Look, Another AI Browser
Reaction to “AI Browsers”
- Many see Atlas/Comet/Dia/etc. as “Chromium with AI on top” and find that underwhelming or pointless.
- Negativity is driven by fatigue with LLMs being bolted onto everything and skepticism that this adds real user value.
- Some argue the critique is lazy: a browser with persistent, local, personalized memory that follows all interactions could be fundamentally new, even if built on Chromium.
- A minority is genuinely interested in a Chrome-like browser more tightly integrated with ChatGPT, since that already dominates their browser usage.
Privacy, Profiling, and Scraping Concerns
- Strong worry that an AI browser tracks every word read and action taken, building deep behavioral profiles attractive to advertisers, data brokers, and governments.
- Speculation that such browsers can circumvent AI-crawler blocks by piggybacking on user sessions, effectively turning users into residential proxies.
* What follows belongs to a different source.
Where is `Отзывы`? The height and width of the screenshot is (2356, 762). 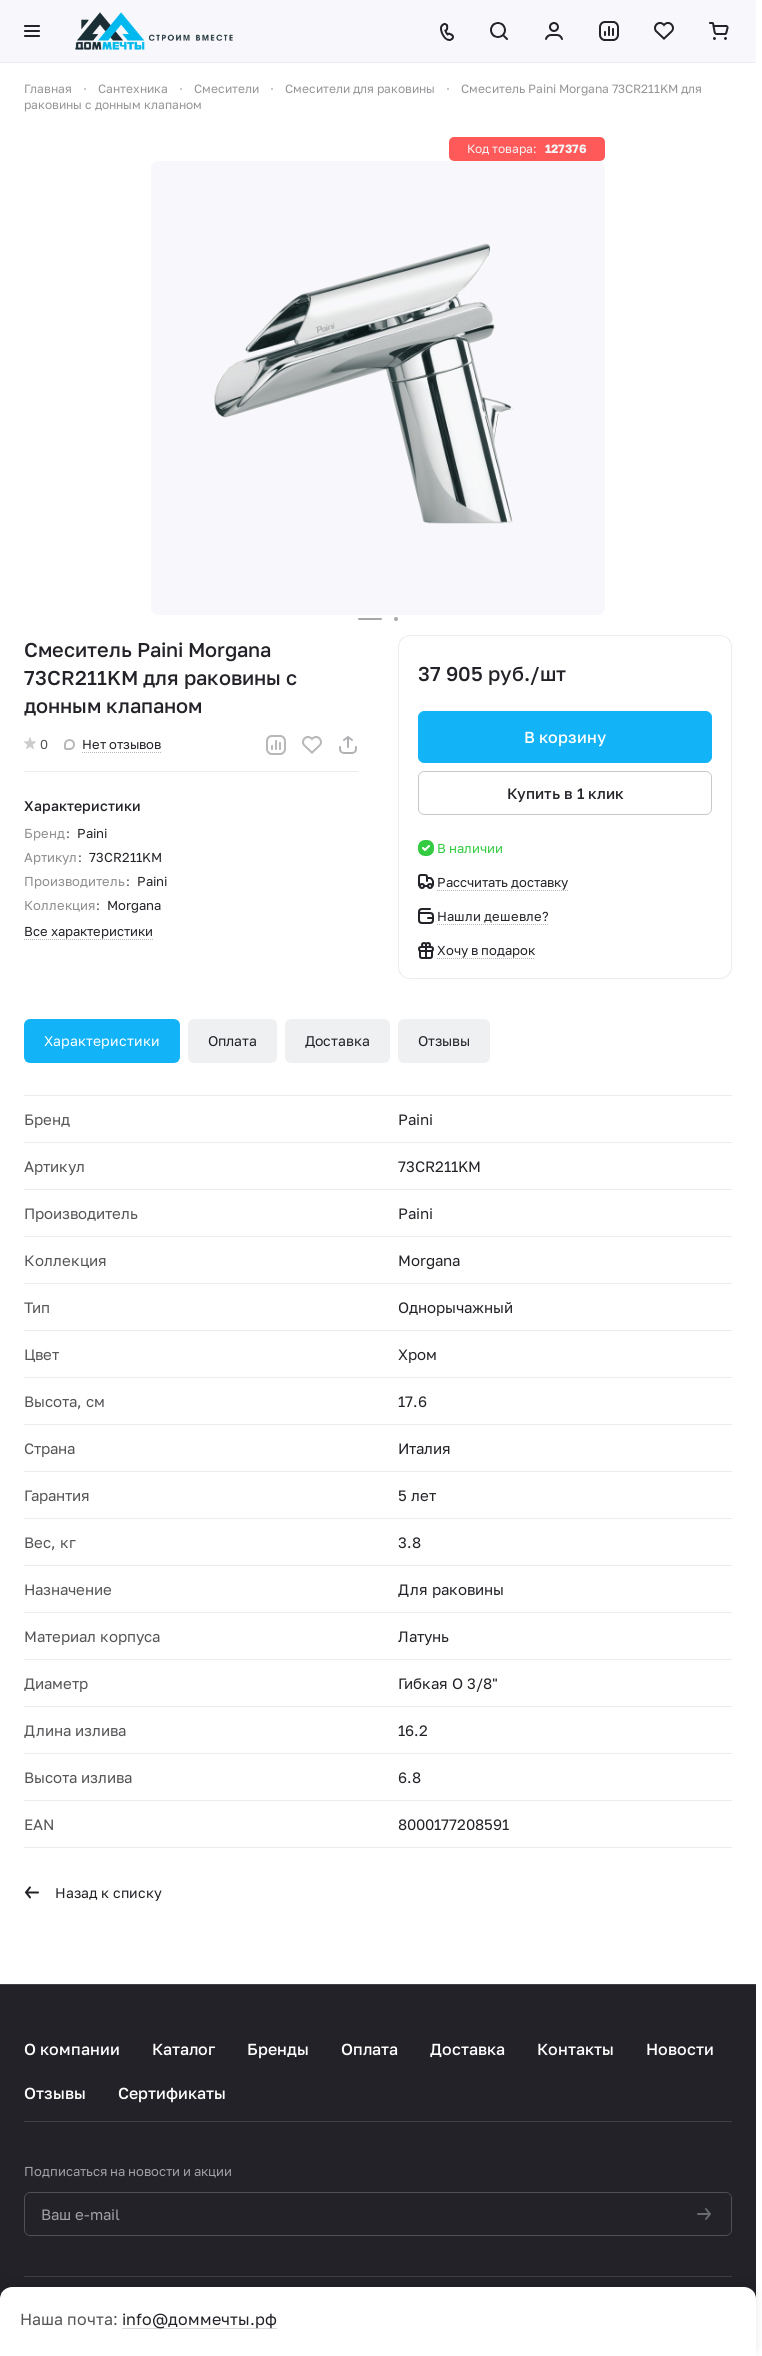 Отзывы is located at coordinates (444, 1040).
- Reports that the browser reuses popular Chrome user agents and is hard to distinguish or block.
- Fear that users’ connections could become exit nodes for large-scale scraping or bot traffic.
Chromium Monoculture and Browser Innovation
- Repeated frustration that “new browsers” are just skins over Chromium; people feel the browser ecosystem is effectively down to Chromium/Blink and Gecko, plus WebKit on Apple devices.
- Some defend this as sensible: rolling a rendering engine from scratch is massively complex and risky; Chromium is like “Linux for browsers.”
- Others argue this cements Google’s control (Manifest V3, Web Environment Integrity) and that lipstick on Chromium doesn’t solve monopoly or enshittification problems.
- Projects like Ladybird and Servo are cited as rare, truly new engines; they’re seen as more exciting than yet another Chromium variant.
What Users Actually Want from Browsers
- Many say the killer feature is still robust ad-blocking (especially uBlock Origin); a browser without extensions is seen as unusable.
- Desired directions for a genuinely new browser:
- Performance and low resource use.
- Simpler, text‑first web rendering; minimal JS by default.
- Powerful customization, scripting, advanced bookmarking/history, snapshots, annotations, and automation (e.g., bulk saving, monitoring site changes).
- Better interoperability and protocols (e.g., Gemini support), not proprietary platforms.
OpenAI’s Strategy, AGI, and Monetization
- Some think the browser is a strategic “Trojan horse”: control the user interaction gateway to gain context, traffic, and ad/commerce data.
- It’s seen as another channel to monetize free users (potentially via ads) and to gather “computer use trajectory data.”
- Commenters question whether OpenAI behaves like a company that truly believes it’s near AGI; actions look more like standard platform and ad-business building.
- Debate over OpenAI’s actual research contributions versus firms like Google; some argue genuine breakthroughs, others see mostly commercialization of existing ideas.
Broader Tech Cynicism
- Many tie AI browsers into a pattern: once-promising tech platforms (search, social, retail, OSes) becoming ad-tech and “enshittified.”
- There’s a sense that what used to take decades to turn extractive now happens almost immediately.
- Some express nostalgia for a time when new tech didn’t immediately evoke worst‑case surveillance and rent‑seeking scenarios.